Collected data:

┄┄┄┄┄┄┄┄┄┄

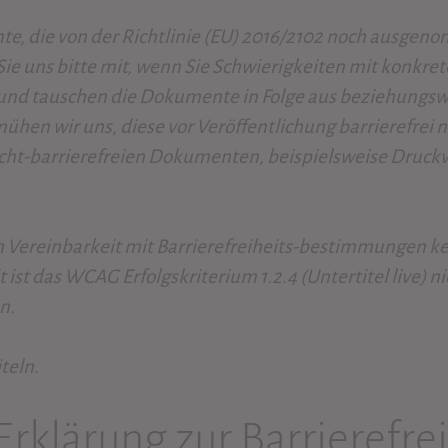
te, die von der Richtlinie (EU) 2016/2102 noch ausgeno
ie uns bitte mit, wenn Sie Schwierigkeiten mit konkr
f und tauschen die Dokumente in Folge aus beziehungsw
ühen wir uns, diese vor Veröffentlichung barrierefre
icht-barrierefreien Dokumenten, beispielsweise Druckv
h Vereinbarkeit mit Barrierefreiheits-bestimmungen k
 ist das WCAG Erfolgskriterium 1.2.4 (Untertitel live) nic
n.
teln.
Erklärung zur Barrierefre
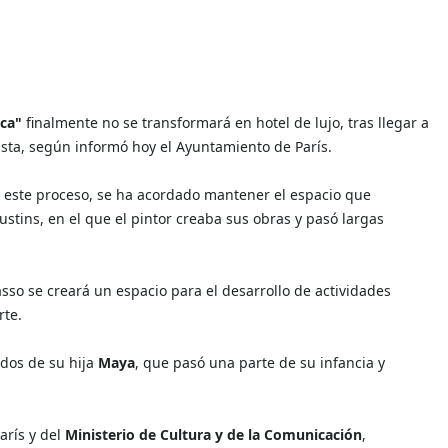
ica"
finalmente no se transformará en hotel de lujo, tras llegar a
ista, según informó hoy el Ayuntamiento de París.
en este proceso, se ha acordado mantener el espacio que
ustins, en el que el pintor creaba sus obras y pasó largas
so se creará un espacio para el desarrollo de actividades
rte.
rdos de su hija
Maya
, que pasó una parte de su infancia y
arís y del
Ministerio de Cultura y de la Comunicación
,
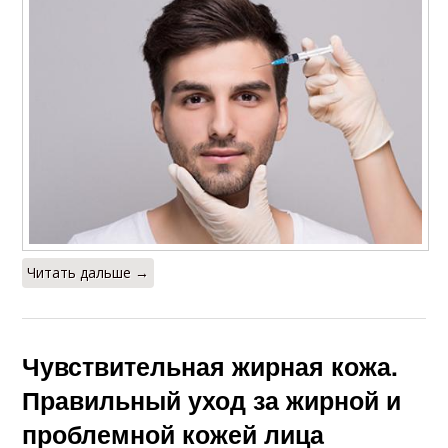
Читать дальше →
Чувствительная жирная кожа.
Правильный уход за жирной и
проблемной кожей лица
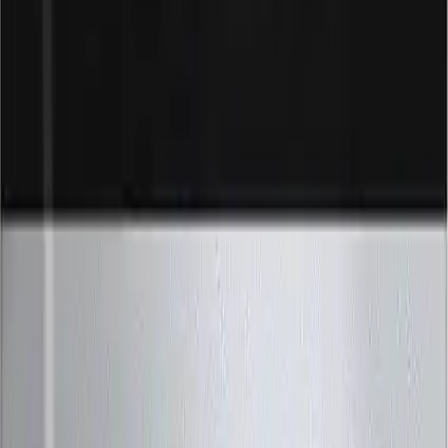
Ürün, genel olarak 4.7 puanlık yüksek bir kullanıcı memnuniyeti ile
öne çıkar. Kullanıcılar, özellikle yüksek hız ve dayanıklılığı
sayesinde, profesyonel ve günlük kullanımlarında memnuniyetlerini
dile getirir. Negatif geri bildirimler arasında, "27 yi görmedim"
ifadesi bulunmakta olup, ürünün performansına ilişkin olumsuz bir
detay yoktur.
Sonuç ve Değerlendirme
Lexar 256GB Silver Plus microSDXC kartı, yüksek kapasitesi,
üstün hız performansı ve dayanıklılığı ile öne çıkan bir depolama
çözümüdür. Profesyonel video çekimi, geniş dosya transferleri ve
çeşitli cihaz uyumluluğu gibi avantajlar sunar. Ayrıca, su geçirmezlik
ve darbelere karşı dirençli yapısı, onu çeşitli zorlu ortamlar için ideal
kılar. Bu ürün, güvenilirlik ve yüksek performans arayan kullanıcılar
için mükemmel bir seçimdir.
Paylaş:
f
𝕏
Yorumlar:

┄┄┄┄┄┄┄┄┄┄

**Work task**
Starting from the line with "Erklärung zur Barrierefre" in the records above, repeat each line exactly until you have written the line with "ve darbelere karşı", then stop; drop the pictures.

**Task result**
Erklärung zur Barrierefre
ica"
finalmente no se transformará en hotel de lujo, tras llegar a
ista, según informó hoy el Ayuntamiento de París.
en este proceso, se ha acordado mantener el espacio que
ustins, en el que el pintor creaba sus obras y pasó largas
so se creará un espacio para el desarrollo de actividades
rte.
rdos de su hija
Maya
, que pasó una parte de su infancia y
arís y del
Ministerio de Cultura y de la Comunicación
,
Читать дальше →
Чувствительная жирная кожа.
Правильный уход за жирной и
проблемной кожей лица
Ürün, genel olarak 4.7 puanlık yüksek bir kullanıcı memnuniyeti ile
öne çıkar. Kullanıcılar, özellikle yüksek hız ve dayanıklılığı
sayesinde, profesyonel ve günlük kullanımlarında memnuniyetlerini
dile getirir. Negatif geri bildirimler arasında, "27 yi görmedim"
ifadesi bulunmakta olup, ürünün performansına ilişkin olumsuz bir
detay yoktur.
Sonuç ve Değerlendirme
Lexar 256GB Silver Plus microSDXC kartı, yüksek kapasitesi,
üstün hız performansı ve dayanıklılığı ile öne çıkan bir depolama
çözümüdür. Profesyonel video çekimi, geniş dosya transferleri ve
çeşitli cihaz uyumluluğu gibi avantajlar sunar. Ayrıca, su geçirmezlik
ve darbelere karşı dirençli yapısı, onu çeşitli zorlu ortamlar için ideal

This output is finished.